(Aim of the task)
Below are records to repeat exactly. Omit the pictures from the copy.

(Raw data)
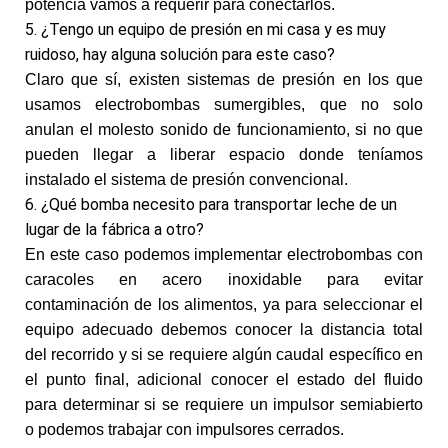
potencia vamos a requerir para conectarlos.
5. ¿Tengo un equipo de presión en mi casa y es muy
ruidoso, hay alguna solución para este caso?
Claro que sí, existen sistemas de presión en los que
usamos electrobombas sumergibles, que no solo
anulan el molesto sonido de funcionamiento, si no que
pueden llegar a liberar espacio donde teníamos
instalado el sistema de presión convencional.
6. ¿Qué bomba necesito para transportar leche de un
lugar de la fábrica a otro?
En este caso podemos implementar electrobombas con
caracoles en acero inoxidable para evitar
contaminación de los alimentos, ya para seleccionar el
equipo adecuado debemos conocer la distancia total
del recorrido y si se requiere algún caudal específico en
el punto final, adicional conocer el estado del fluido
para determinar si se requiere un impulsor semiabierto
o podemos trabajar con impulsores cerrados.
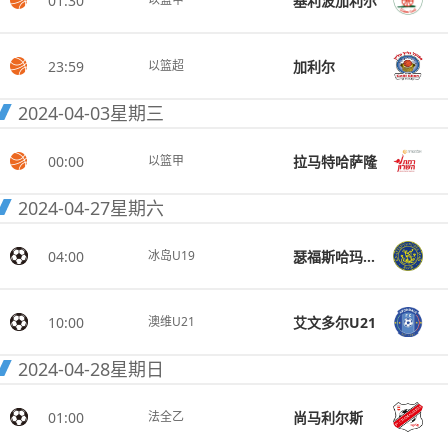
01:30
基利波加利尔
23:59
加利尔
以篮超
2024-04-03
星期三
00:00
拉马特哈萨隆
以篮甲
2024-04-27
星期六
04:00
瑟福斯哈玛尔阿吉尔亚伯格U19
冰岛U19
10:00
艾文多尔U21
澳维U21
2024-04-28
星期日
01:00
尚马利尔斯
法全乙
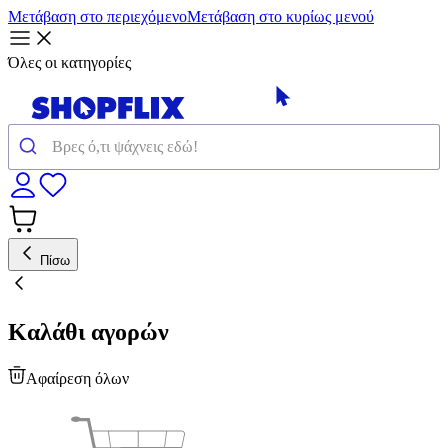
Μετάβαση στο περιεχόμενο
Μετάβαση στο κυρίως μενού
Όλες οι κατηγορίες
Πίσω
Καλάθι αγορών
Αφαίρεση όλων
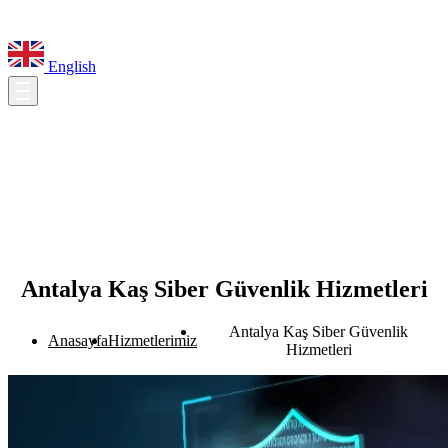
English
Antalya Kaş Siber Güvenlik Hizmetleri
Antalya Kaş Siber Güvenlik
Anasayfa
Hizmetlerimiz
Hizmetleri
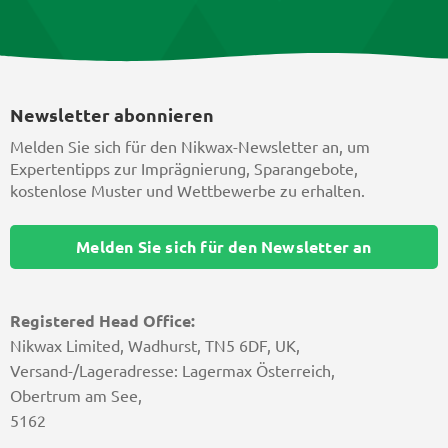
Newsletter abonnieren
Melden Sie sich für den Nikwax-Newsletter an, um
Expertentipps zur Imprägnierung, Sparangebote,
kostenlose Muster und Wettbewerbe zu erhalten.
Melden Sie sich für den Newsletter an
Registered Head Office:
Nikwax Limited, Wadhurst, TN5 6DF, UK,
Versand-/Lageradresse: Lagermax Österreich,
Obertrum am See,
5162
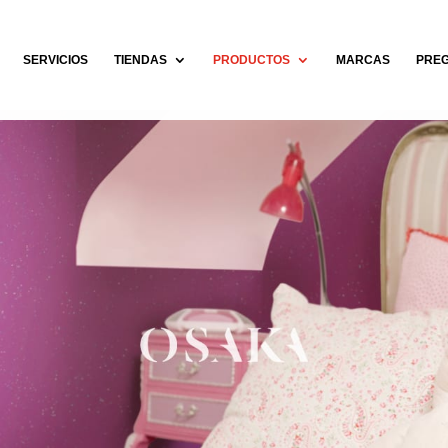
SERVICIOS
TIENDAS
PRODUCTOS
MARCAS
PREG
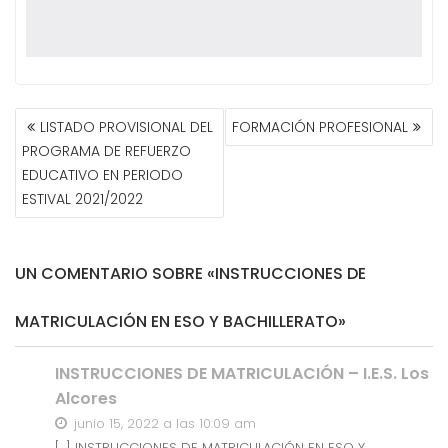
NAVEGACIÓN
LISTADO PROVISIONAL DEL
FORMACIÓN PROFESIONAL
DE
PROGRAMA DE REFUERZO
ENTRADAS
EDUCATIVO EN PERIODO
ESTIVAL 2021/2022
UN COMENTARIO SOBRE «INSTRUCCIONES DE
MATRICULACIÓN EN ESO Y BACHILLERATO»
INSTRUCCIONES DE MATRICULACIÓN – I.E.S. Los
Alcores
junio 15, 2022 a las 10:09 am
[…] INSTRUCCIONES DE MATRICULACIÓN EN ESO Y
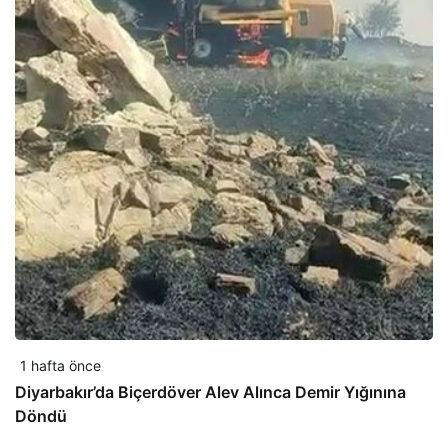
1 hafta önce
Diyarbakır’da Biçerdöver Alev Alınca Demir Yığınına
Döndü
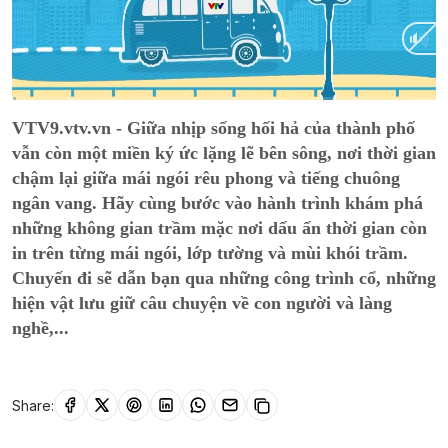
Current
0:02
/
Duration
14:58
VTV9.vtv.vn - Giữa nhịp sống hối hả của thành phố
Time
vẫn còn một miền ký ức lặng lẽ bên sông, nơi thời gian
chậm lại giữa mái ngói rêu phong và tiếng chuông
ngân vang. Hãy cùng bước vào hành trình khám phá
những không gian trầm mặc nơi dấu ấn thời gian còn
in trên từng mái ngói, lớp tường và mùi khói trầm.
Chuyến đi sẽ dẫn bạn qua những công trình cổ, những
hiện vật lưu giữ câu chuyện về con người và làng
nghề,...
Share:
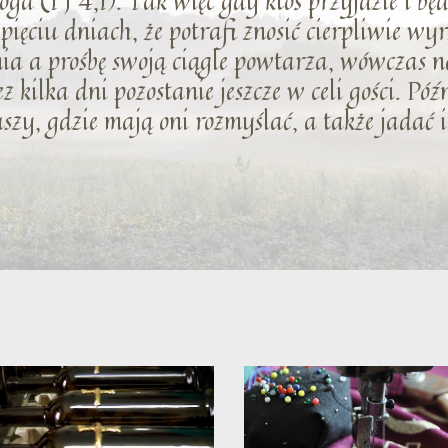
oga (1 J 4,1). Tak więc gdy ktoś przyjdzie i b
y pięciu dniach, że potrafi znosić cierpliwie w
ia a prośbę swoją ciągle powtarza, wówczas 
z kilka dni pozostanie jeszcze w celi gości. Póź
szy, gdzie mają oni rozmyślać, a także jadać i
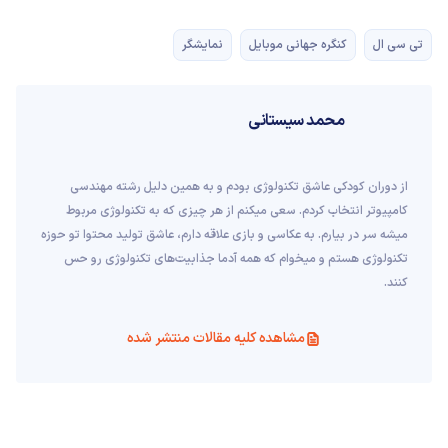
تی سی ال
کنگره جهانی موبایل
نمایشگر
محمد سیستانی
از دوران کودکی عاشق تکنولوژی بودم و به همین دلیل رشته مهندسی
کامپیوتر انتخاب کردم. سعی میکنم از هر چیزی که به تکنولوژی مربوط
میشه سر در بیارم. به عکاسی و بازی علاقه دارم، عاشق تولید محتوا تو حوزه
تکنولوژی هستم و میخوام که همه آدما جذابیت‌های تکنولوژی رو حس
کنند.
مشاهده کلیه مقالات منتشر شده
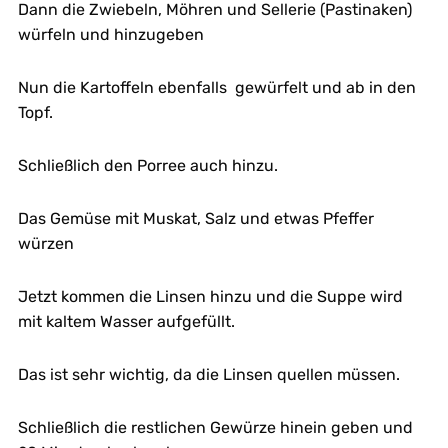
Dann die Zwiebeln, Möhren und Sellerie (Pastinaken)
würfeln und hinzugeben
Nun die Kartoffeln ebenfalls gewürfelt und ab in den
Topf.
Schließlich den Porree auch hinzu.
Das Gemüse mit Muskat, Salz und etwas Pfeffer
würzen
Jetzt kommen die Linsen hinzu und die Suppe wird
mit kaltem Wasser aufgefüllt.
Das ist sehr wichtig, da die Linsen quellen müssen.
Schließlich die restlichen Gewürze hinein geben und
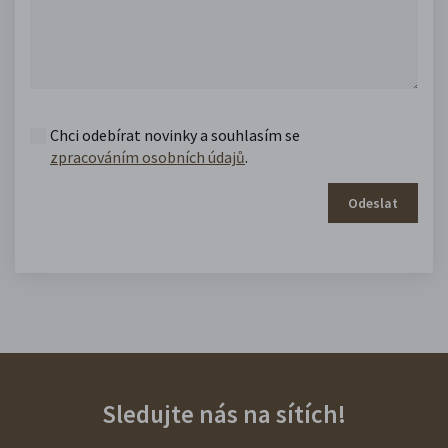
Chci odebírat novinky a souhlasím se
zpracováním osobních údajů
.
Odeslat
Sledujte nás na sítích!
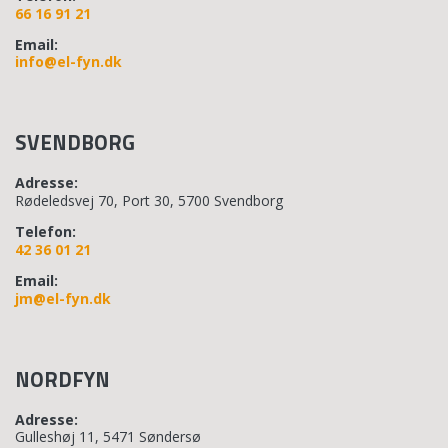
66 16 91 21
Email:
info@el-fyn.dk
SVENDBORG
Adresse:
Rødeledsvej 70, Port 30, 5700 Svendborg
Telefon:
42 36 01 21
Email:
jm@el-fyn.dk
NORDFYN
Adresse:
Gulleshøj 11, 5471 Søndersø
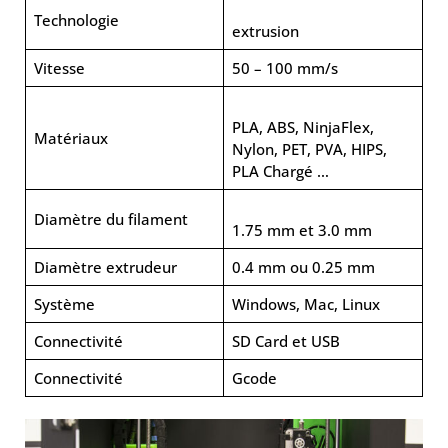
Technologie
extrusion
Vitesse
50 – 100 mm/s
PLA, ABS, NinjaFlex,
Matériaux
Nylon, PET, PVA, HIPS,
PLA Chargé …
Diamètre du filament
1.75 mm et 3.0 mm
Diamètre extrudeur
0.4 mm ou 0.25 mm
Système
Windows, Mac, Linux
Connectivité
SD Card et USB
Connectivité
Gcode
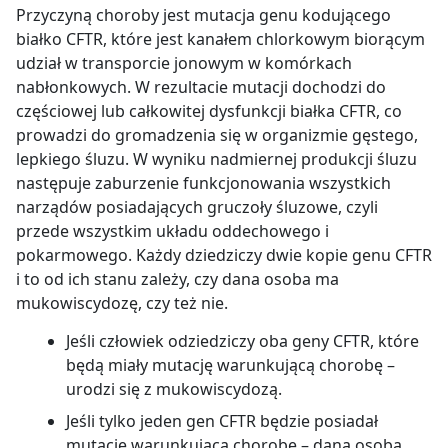
Przyczyną choroby jest mutacja genu kodującego
białko CFTR, które jest kanałem chlorkowym biorącym
udział w transporcie jonowym w komórkach
nabłonkowych. W rezultacie mutacji dochodzi do
częściowej lub całkowitej dysfunkcji białka CFTR, co
prowadzi do gromadzenia się w organizmie gęstego,
lepkiego śluzu. W wyniku nadmiernej produkcji śluzu
następuje zaburzenie funkcjonowania wszystkich
narządów posiadających gruczoły śluzowe, czyli
przede wszystkim układu oddechowego i
pokarmowego. Każdy dziedziczy dwie kopie genu CFTR
i to od ich stanu zależy, czy dana osoba ma
mukowiscydozę, czy też nie.
Jeśli człowiek odziedziczy oba geny CFTR, które
będą miały mutację warunkującą chorobę –
urodzi się z mukowiscydozą.
Jeśli tylko jeden gen CFTR będzie posiadał
mutację warunkującą chorobę – dana osoba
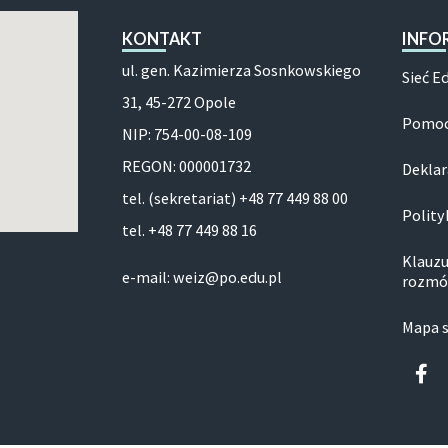
KONTAKT
INFO
ul. gen. Kazimierza Sosnkowskiego
Sieć E
31, 45-272 Opole
Pomoc
NIP: 754-00-08-109
REGON: 000001732
Deklar
tel. (sekretariat) +48 77 449 88 00
Polity
tel. +48 77 449 88 16
Klauzu
e-mail: weiz@po.edu.pl
rozmó
Mapa 
Fa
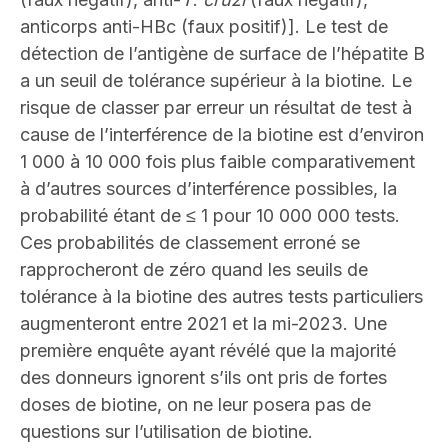
anticorps anti-HBc (faux positif)]. Le test de
détection de l’antigène de surface de l’hépatite B
a un seuil de tolérance supérieur à la biotine. Le
risque de classer par erreur un résultat de test à
cause de l’interférence de la biotine est d’environ
1 000 à 10 000 fois plus faible comparativement
à d’autres sources d’interférence possibles, la
probabilité étant de ≤ 1 pour 10 000 000 tests.
Ces probabilités de classement erroné se
rapprocheront de zéro quand les seuils de
tolérance à la biotine des autres tests particuliers
augmenteront entre 2021 et la mi-2023. Une
première enquête ayant révélé que la majorité
des donneurs ignorent s’ils ont pris de fortes
doses de biotine, on ne leur posera pas de
questions sur l’utilisation de biotine.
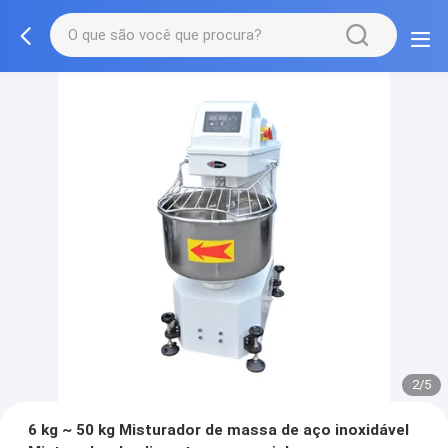
2/5
6 kg ~ 50 kg Misturador de massa de aço inoxidável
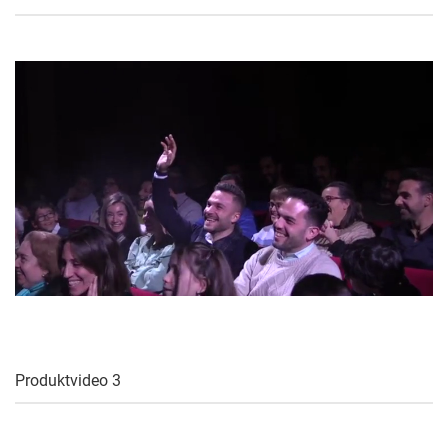
Produktvideo 3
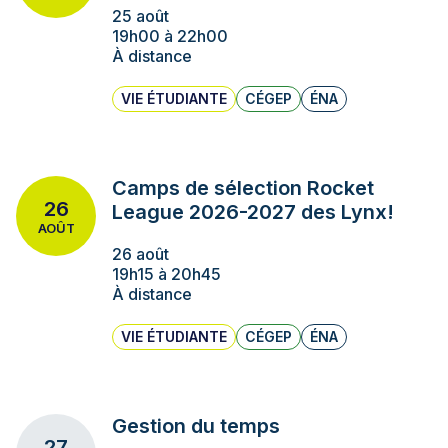
25 août
19h00 à 22h00
À distance
VIE ÉTUDIANTE
CÉGEP
ÉNA
Camps de sélection Rocket
26
League 2026-2027 des Lynx!
AOÛT
26 août
19h15 à 20h45
À distance
VIE ÉTUDIANTE
CÉGEP
ÉNA
Gestion du temps
27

(Problem solution)
potencia vamos a requerir para conectarlos.
5. ¿Tengo un equipo de presión en mi casa y es muy
ruidoso, hay alguna solución para este caso?
Claro que sí, existen sistemas de presión en los que
usamos electrobombas sumergibles, que no solo
anulan el molesto sonido de funcionamiento, si no que
pueden llegar a liberar espacio donde teníamos
instalado el sistema de presión convencional.
6. ¿Qué bomba necesito para transportar leche de un
lugar de la fábrica a otro?
En este caso podemos implementar electrobombas con
caracoles en acero inoxidable para evitar
contaminación de los alimentos, ya para seleccionar el
equipo adecuado debemos conocer la distancia total
del recorrido y si se requiere algún caudal específico en
el punto final, adicional conocer el estado del fluido
para determinar si se requiere un impulsor semiabierto
o podemos trabajar con impulsores cerrados.
01:30
基利波加利尔
23:59
加利尔
以篮超
2024-04-03
星期三
00:00
拉马特哈萨隆
以篮甲
2024-04-27
星期六
04:00
瑟福斯哈玛尔阿吉尔亚伯格U19
冰岛U19
10:00
艾文多尔U21
澳维U21
2024-04-28
星期日
01:00
尚马利尔斯
法全乙
Μετάβαση στο περιεχόμενο
Μετάβαση στο κυρίως μενού
Όλες οι κατηγορίες
Πίσω
Καλάθι αγορών
Αφαίρεση όλων
English
Antalya Kaş Siber Güvenlik Hizmetleri
Antalya Kaş Siber Güvenlik
Anasayfa
Hizmetlerimiz
Hizmetleri
Newsletter abonnieren
Melden Sie sich für den Nikwax-Newsletter an, um
Expertentipps zur Imprägnierung, Sparangebote,
kostenlose Muster und Wettbewerbe zu erhalten.
Melden Sie sich für den Newsletter an
Registered Head Office:
Nikwax Limited, Wadhurst, TN5 6DF, UK,
Versand-/Lageradresse: Lagermax Österreich,
Obertrum am See,
5162
SERVICIOS
TIENDAS
PRODUCTOS
MARCAS
PREG
NAVEGACIÓN
LISTADO PROVISIONAL DEL
FORMACIÓN PROFESIONAL
DE
PROGRAMA DE REFUERZO
ENTRADAS
EDUCATIVO EN PERIODO
ESTIVAL 2021/2022
UN COMENTARIO SOBRE «INSTRUCCIONES DE
MATRICULACIÓN EN ESO Y BACHILLERATO»
INSTRUCCIONES DE MATRICULACIÓN – I.E.S. Los
Alcores
junio 15, 2022 a las 10:09 am
[…] INSTRUCCIONES DE MATRICULACIÓN EN ESO Y
1 hafta önce
Diyarbakır’da Biçerdöver Alev Alınca Demir Yığınına
Döndü
Current
0:02
/
Duration
14:58
VTV9.vtv.vn - Giữa nhịp sống hối hả của thành phố
Time
vẫn còn một miền ký ức lặng lẽ bên sông, nơi thời gian
chậm lại giữa mái ngói rêu phong và tiếng chuông
ngân vang. Hãy cùng bước vào hành trình khám phá
những không gian trầm mặc nơi dấu ấn thời gian còn
in trên từng mái ngói, lớp tường và mùi khói trầm.
Chuyến đi sẽ dẫn bạn qua những công trình cổ, những
hiện vật lưu giữ câu chuyện về con người và làng
nghề,...
Share:
oga (1 J 4,1). Tak więc gdy ktoś przyjdzie i b
y pięciu dniach, że potrafi znosić cierpliwie w
ia a prośbę swoją ciągle powtarza, wówczas 
z kilka dni pozostanie jeszcze w celi gości. Póź
szy, gdzie mają oni rozmyślać, a także jadać i
تی سی ال
کنگره جهانی موبایل
نمایشگر
محمد سیستانی
از دوران کودکی عاشق تکنولوژی بودم و به همین دلیل رشته مهندسی
کامپیوتر انتخاب کردم. سعی میکنم از هر چیزی که به تکنولوژی مربوط
میشه سر در بیارم. به عکاسی و بازی علاقه دارم، عاشق تولید محتوا تو حوزه
تکنولوژی هستم و میخوام که همه آدما جذابیت‌های تکنولوژی رو حس
کنند.
مشاهده کلیه مقالات منتشر شده
Dann die Zwiebeln, Möhren und Sellerie (Pastinaken)
würfeln und hinzugeben
Nun die Kartoffeln ebenfalls gewürfelt und ab in den
Topf.
Schließlich den Porree auch hinzu.
Das Gemüse mit Muskat, Salz und etwas Pfeffer
würzen
Jetzt kommen die Linsen hinzu und die Suppe wird
mit kaltem Wasser aufgefüllt.
Das ist sehr wichtig, da die Linsen quellen müssen.
Schließlich die restlichen Gewürze hinein geben und
Chci odebírat novinky a souhlasím se
zpracováním osobních údajů
.
Odeslat
Sledujte nás na sítích!
66 16 91 21
Email:
info@el-fyn.dk
SVENDBORG
Adresse:
Rødeledsvej 70, Port 30, 5700 Svendborg
Telefon:
42 36 01 21
Email:
jm@el-fyn.dk
NORDFYN
Adresse:
Gulleshøj 11, 5471 Søndersø
Technologie
extrusion
Vitesse
50 – 100 mm/s
PLA, ABS, NinjaFlex,
Matériaux
Nylon, PET, PVA, HIPS,
PLA Chargé …
Diamètre du filament
1.75 mm et 3.0 mm
Diamètre extrudeur
0.4 mm ou 0.25 mm
Système
Windows, Mac, Linux
Connectivité
SD Card et USB
Connectivité
Gcode
Przyczyną choroby jest mutacja genu kodującego
białko CFTR, które jest kanałem chlorkowym biorącym
udział w transporcie jonowym w komórkach
nabłonkowych. W rezultacie mutacji dochodzi do
częściowej lub całkowitej dysfunkcji białka CFTR, co
prowadzi do gromadzenia się w organizmie gęstego,
lepkiego śluzu. W wyniku nadmiernej produkcji śluzu
następuje zaburzenie funkcjonowania wszystkich
narządów posiadających gruczoły śluzowe, czyli
przede wszystkim układu oddechowego i
pokarmowego. Każdy dziedziczy dwie kopie genu CFTR
i to od ich stanu zależy, czy dana osoba ma
mukowiscydozę, czy też nie.
Jeśli człowiek odziedziczy oba geny CFTR, które
będą miały mutację warunkującą chorobę –
urodzi się z mukowiscydozą.
Jeśli tylko jeden gen CFTR będzie posiadał
mutację warunkującą chorobę – dana osoba
KONTAKT
INFO
ul. gen. Kazimierza Sosnkowskiego
Sieć E
31, 45-272 Opole
Pomoc
NIP: 754-00-08-109
REGON: 000001732
Deklar
tel. (sekretariat) +48 77 449 88 00
Polity
tel. +48 77 449 88 16
Klauzu
e-mail: weiz@po.edu.pl
rozmó
Mapa 
Fa
anticorps anti-HBc (faux positif)]. Le test de
détection de l’antigène de surface de l’hépatite B
a un seuil de tolérance supérieur à la biotine. Le
risque de classer par erreur un résultat de test à
cause de l’interférence de la biotine est d’environ
1 000 à 10 000 fois plus faible comparativement
à d’autres sources d’interférence possibles, la
probabilité étant de ≤ 1 pour 10 000 000 tests.
Ces probabilités de classement erroné se
rapprocheront de zéro quand les seuils de
tolérance à la biotine des autres tests particuliers
augmenteront entre 2021 et la mi-2023. Une
première enquête ayant révélé que la majorité
des donneurs ignorent s’ils ont pris de fortes
doses de biotine, on ne leur posera pas de
questions sur l’utilisation de biotine.
2/5
6 kg ~ 50 kg Misturador de massa de aço inoxidável
Produktvideo 3
25 août
19h00 à 22h00
À distance
VIE ÉTUDIANTE
CÉGEP
ÉNA
Camps de sélection Rocket
26
League 2026-2027 des Lynx!
AOÛT
26 août
19h15 à 20h45
À distance
VIE ÉTUDIANTE
CÉGEP
ÉNA
Gestion du temps
27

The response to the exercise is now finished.